- Poster
- Directed by: Dave Schwep
- Written by: David Lee Brant
- Produced by: Howard Barish
- Starring: Lio Tipton Tyler Labine
- Cinematography: Tyler Maddox
- Edited by: Kelly McCoy
- Music by: Josh Peck Donny Dykowsky
- Production company: Kandoo Films
- Distributed by: Gravitas Ventures
- Release date: July 20, 2018;
- Running time: 90 minutes
- Country: United States
- Language: English

= Broken Star (film) =

Broken Star is a 2018 American psychological thriller film directed by Dave Schwep and starring Lio Tipton and Tyler Labine.

==Cast==
- Lio Tipton as Markey
- Tyler Labine as Daryl
- Lauren Bowles as Kara
- Monique Coleman as Annie
- Kevin A. Ross as Judge Ross

==Release==
In April 2018, it was announced that the rights to the film were acquired by Gravitas Ventures.
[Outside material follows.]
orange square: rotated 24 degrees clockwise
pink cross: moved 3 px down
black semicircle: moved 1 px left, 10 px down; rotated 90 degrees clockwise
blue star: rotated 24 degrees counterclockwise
The film was released in theaters and on VOD on July 20, 2018.

==Reception==
Noel Murray of the Los Angeles Times gave the film a negative review and wrote, "But when the plot finally kicks in, it feels like an afterthought — as though director Dave Schwep and screenwriter David Lee Brant realized too late that they needed something more than two damaged folks in a tacky old house."

Nick Schager of Variety also gave the film a negative review and wrote, "The story of a starlet under house arrest who forms an unhealthy bond with her landlord, it’s a low-rent effort that’s equal parts tawdry and tedious, although more problematic for its theatrical and on-demand fortunes is the fact that, from start to finish, it makes little lucid sense."